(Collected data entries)
=== Begin Enclosure ===

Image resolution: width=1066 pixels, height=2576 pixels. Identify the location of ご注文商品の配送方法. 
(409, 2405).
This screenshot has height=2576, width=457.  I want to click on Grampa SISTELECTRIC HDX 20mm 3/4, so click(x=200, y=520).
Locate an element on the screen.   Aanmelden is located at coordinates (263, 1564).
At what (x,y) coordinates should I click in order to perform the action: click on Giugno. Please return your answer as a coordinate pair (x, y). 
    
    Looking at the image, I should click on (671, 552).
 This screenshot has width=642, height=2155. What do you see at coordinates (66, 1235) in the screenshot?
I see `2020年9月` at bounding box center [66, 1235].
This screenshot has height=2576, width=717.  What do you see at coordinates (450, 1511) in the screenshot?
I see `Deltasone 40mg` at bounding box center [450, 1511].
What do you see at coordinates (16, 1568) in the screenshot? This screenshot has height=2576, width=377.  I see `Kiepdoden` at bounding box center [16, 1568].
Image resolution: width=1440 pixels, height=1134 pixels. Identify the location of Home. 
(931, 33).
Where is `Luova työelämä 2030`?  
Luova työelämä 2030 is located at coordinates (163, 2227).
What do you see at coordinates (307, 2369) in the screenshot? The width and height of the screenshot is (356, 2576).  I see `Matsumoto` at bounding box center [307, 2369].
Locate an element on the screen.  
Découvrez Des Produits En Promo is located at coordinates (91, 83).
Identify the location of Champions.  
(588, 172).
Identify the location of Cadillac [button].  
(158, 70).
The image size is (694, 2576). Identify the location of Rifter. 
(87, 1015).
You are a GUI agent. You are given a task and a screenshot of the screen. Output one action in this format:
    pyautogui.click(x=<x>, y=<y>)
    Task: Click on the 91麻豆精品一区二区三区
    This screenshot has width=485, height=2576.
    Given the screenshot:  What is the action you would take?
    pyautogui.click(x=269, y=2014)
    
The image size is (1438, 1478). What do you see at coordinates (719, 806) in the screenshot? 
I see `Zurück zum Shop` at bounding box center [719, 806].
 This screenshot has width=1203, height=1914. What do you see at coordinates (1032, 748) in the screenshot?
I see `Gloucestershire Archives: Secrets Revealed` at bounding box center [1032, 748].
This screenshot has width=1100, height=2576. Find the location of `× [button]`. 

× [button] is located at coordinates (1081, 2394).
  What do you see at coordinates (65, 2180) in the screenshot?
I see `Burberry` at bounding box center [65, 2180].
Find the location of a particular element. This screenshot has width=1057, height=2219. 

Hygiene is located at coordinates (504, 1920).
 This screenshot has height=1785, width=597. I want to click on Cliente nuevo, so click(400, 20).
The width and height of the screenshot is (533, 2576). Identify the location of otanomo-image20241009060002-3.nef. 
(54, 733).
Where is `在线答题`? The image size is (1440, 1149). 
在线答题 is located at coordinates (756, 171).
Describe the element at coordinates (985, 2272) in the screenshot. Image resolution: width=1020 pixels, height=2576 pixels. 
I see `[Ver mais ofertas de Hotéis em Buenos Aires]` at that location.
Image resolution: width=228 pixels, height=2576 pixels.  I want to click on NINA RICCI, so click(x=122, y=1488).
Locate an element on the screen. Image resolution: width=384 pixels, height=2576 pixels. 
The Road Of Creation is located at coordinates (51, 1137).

=== End Enclosure ===

_ASSIGNED TASK_:
Working down from the line that contains "Image resolution: width=228", retype each line exactly through the last line of the data, and give nothing else.

_SOLUTION TO THE EXERCISE_:
Image resolution: width=228 pixels, height=2576 pixels.  I want to click on NINA RICCI, so click(x=122, y=1488).
Locate an element on the screen. Image resolution: width=384 pixels, height=2576 pixels. 
The Road Of Creation is located at coordinates (51, 1137).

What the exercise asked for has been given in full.